Nearly 14 years after his 1997 cruise, Richardson published his findings in the winter 2011 issue of the journal Progress in Oceanography. To achieve his new understanding, Richardson capitalized on interests and experiences over a life’s journey.
A boy’s life
Richardson grew up loving the wind and the water. Raised on a cattle ranch north of San Francisco, he was particularly fond of science class, even though he missed school from time to time for cattle roundups.
His father, Arthur Richardson, who died when Richardson was four, was an architect. So was his grandfather and great-grandfather, Henry Hobson Richardson, who designed Trinity Church in Boston. The younger Richardson tried architecture, too, he said, “but it didn’t take.”
Richardson’s stepfather, George Wheelwright III, was a physicist-turned-rancher who co-founded Polaroid Corporation with Edwin Land, the pioneering camera inventor. Wheelwright moved out West after working as a flight navigator during World War II.

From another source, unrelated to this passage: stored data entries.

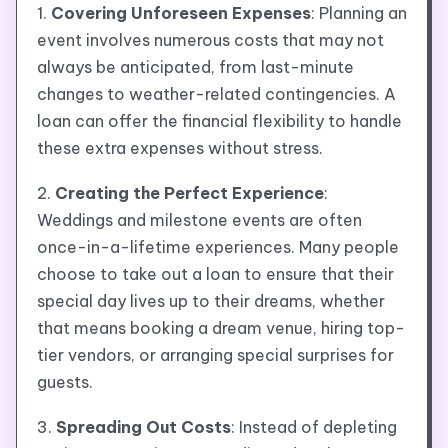
1.
Covering Unforeseen Expenses
: Planning an
event involves numerous costs that may not
always be anticipated, from last-minute
changes to weather-related contingencies. A
loan can offer the financial flexibility to handle
these extra expenses without stress.
2.
Creating the Perfect Experience
:
Weddings and milestone events are often
once-in-a-lifetime experiences. Many people
choose to take out a loan to ensure that their
special day lives up to their dreams, whether
that means booking a dream venue, hiring top-
tier vendors, or arranging special surprises for
guests.
3.
Spreading Out Costs
: Instead of depleting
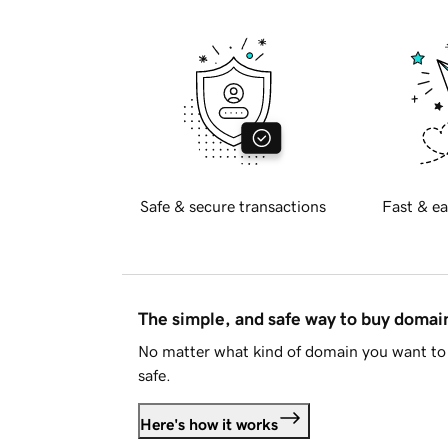
Safe & secure transactions
Fast & ea
The simple, and safe way to buy doma
No matter what kind of domain you want to 
safe.
Here's how it works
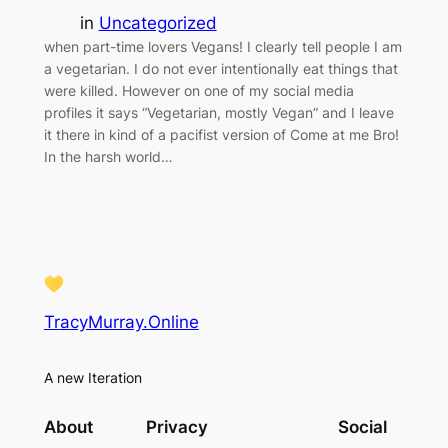
in
Uncategorized
when part-time lovers Vegans! I clearly tell people I am
a vegetarian. I do not ever intentionally eat things that
were killed. However on one of my social media
profiles it says “Vegetarian, mostly Vegan” and I leave
it there in kind of a pacifist version of Come at me Bro!
In the harsh world…
TracyMurray.Online
A new Iteration
About
Privacy
Social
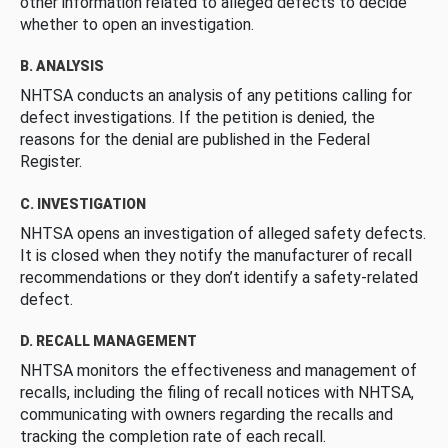
other information related to alleged defects to decide
whether to open an investigation.
B. ANALYSIS
NHTSA conducts an analysis of any petitions calling for
defect investigations. If the petition is denied, the
reasons for the denial are published in the Federal
Register.
C. INVESTIGATION
NHTSA opens an investigation of alleged safety defects.
It is closed when they notify the manufacturer of recall
recommendations or they don’t identify a safety-related
defect.
D. RECALL MANAGEMENT
NHTSA monitors the effectiveness and management of
recalls, including the filing of recall notices with NHTSA,
communicating with owners regarding the recalls and
tracking the completion rate of each recall.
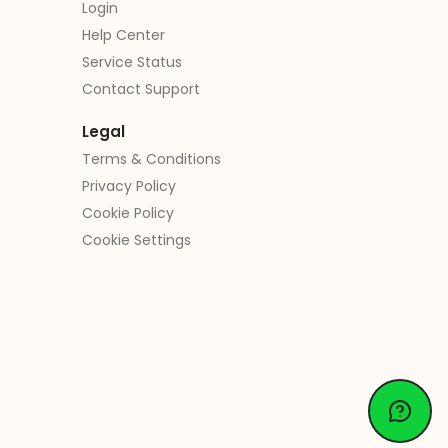
Login
Help Center
Service Status
Contact Support
Legal
Terms & Conditions
Privacy Policy
Cookie Policy
Cookie Settings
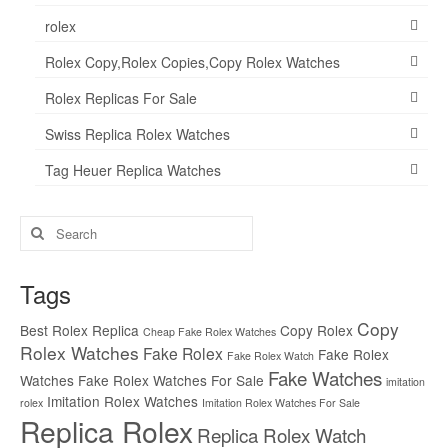
rolex
Rolex Copy,Rolex Copies,Copy Rolex Watches
Rolex Replicas For Sale
Swiss Replica Rolex Watches
Tag Heuer Replica Watches
Search
for:
Tags
Copy
Best Rolex Replica
Copy Rolex
Cheap Fake Rolex Watches
Rolex Watches
Fake Rolex
Fake Rolex
Fake Rolex Watch
Fake Watches
Watches
Fake Rolex Watches For Sale
imitation
Imitation Rolex Watches
rolex
Imitation Rolex Watches For Sale
Replica Rolex
Replica Rolex Watch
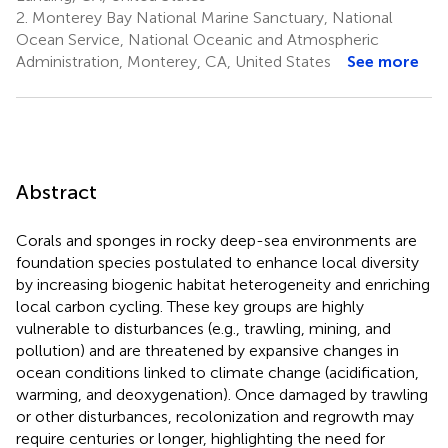
2.
Monterey Bay National Marine Sanctuary, National
Ocean Service, National Oceanic and Atmospheric
Administration, Monterey, CA, United States
See more
Abstract
Corals and sponges in rocky deep-sea environments are
foundation species postulated to enhance local diversity
by increasing biogenic habitat heterogeneity and enriching
local carbon cycling. These key groups are highly
vulnerable to disturbances (e.g., trawling, mining, and
pollution) and are threatened by expansive changes in
ocean conditions linked to climate change (acidification,
warming, and deoxygenation). Once damaged by trawling
or other disturbances, recolonization and regrowth may
require centuries or longer, highlighting the need for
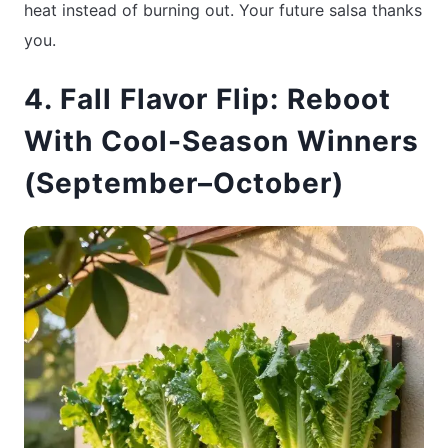
heat instead of burning out. Your future salsa thanks
you.
4. Fall Flavor Flip: Reboot
With Cool-Season Winners
(September–October)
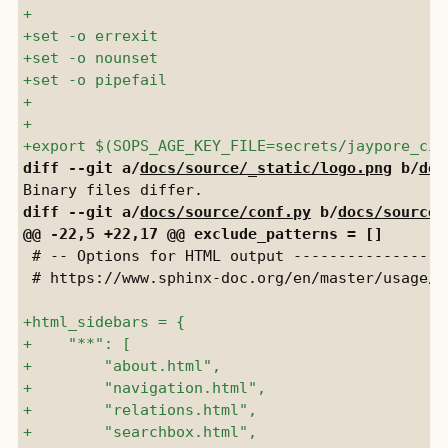
diff --git a/
docs/source/_static/logo.png
 b/
doc
diff --git a/
docs/source/conf.py
 b/
docs/source/
 # -- Options for HTML output -----------------
 # https://www.sphinx-doc.org/en/master/usage/c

As a boy, Richardson picked up a love of flying. He enjoyed model planes, and when he grew older, he earned a pilot’s license. He enjoyed gliders, too, even hang-gliding. A lifelong love for sailing began on the old sailboat that his family used when they summered in Maine.
After graduating from high school, Richardson left behind his days on the cattle ranch and headed off to study civil engineering at the University of California, Berkeley. After college, in the Vietnam War era, Richardson opted for alternative service, becoming an officer with the U.S. Coast and Geodetic Survey, a federal agency that surveyed and charted waterways and coastal regions.
Soon after, Richardson had a conversation with his cousin, Columbus Iselin, a former director of WHOI, who encouraged him to earn a Ph.D. in physical oceanography at the University of Rhode Island. Upon graduation, Richardson came to work at WHOI in 1974.
Not much was known about the ocean’s currents at that time. Research methods had yet to advance significantly from 19th-century approaches. A few nascent current meters existed, but oceanographers more often than not measured ship drifts or sent off messages in bottles to see where they ended up.
“They would record where the bottles were picked up and how long they took to get there,” Richardson said. “They’d put out hundreds of those things. But you only knew where a bottle started and stopped. We wanted to know how it got there. What was its real path?”
Pioneering studies in physical oceanography
To find out more about the movement of the ocean’s currents, Richardson and others began taking advantage of new technologies. Their “bottles” evolved into sophisticated floats equipped with scientific instruments, which drifted along with currents. At first, oceanographers used military listening systems to record acoustic signals from subsurface floats; or they used surface drifters that they tracked via radio signals or satellites to reveal something about the fluid pathways through the ocean.
“It was a time of interesting theories,” Richardson said. “It was not easy to make measurements, so almost any measurement you made told you something new about the ocean. It was very exciting. As my father was an architect, I guess I studied the architecture of the ocean.”
Over his long oceanographic career, Richardson used floats, satellites, and hydrography—measurements of water’s physical characteristics, such as temperature and salinity—to examine many of the major currents in the Atlantic Ocean. Each is something like a major highway in a global oceanic “interstate” system. He investigated the North Brazil Current transporting water northwestard over the equator; the Caribbean Current; the Gulf Stream; and the Agulhas Current carrying water from the Indian Ocean to the southern tip of Africa.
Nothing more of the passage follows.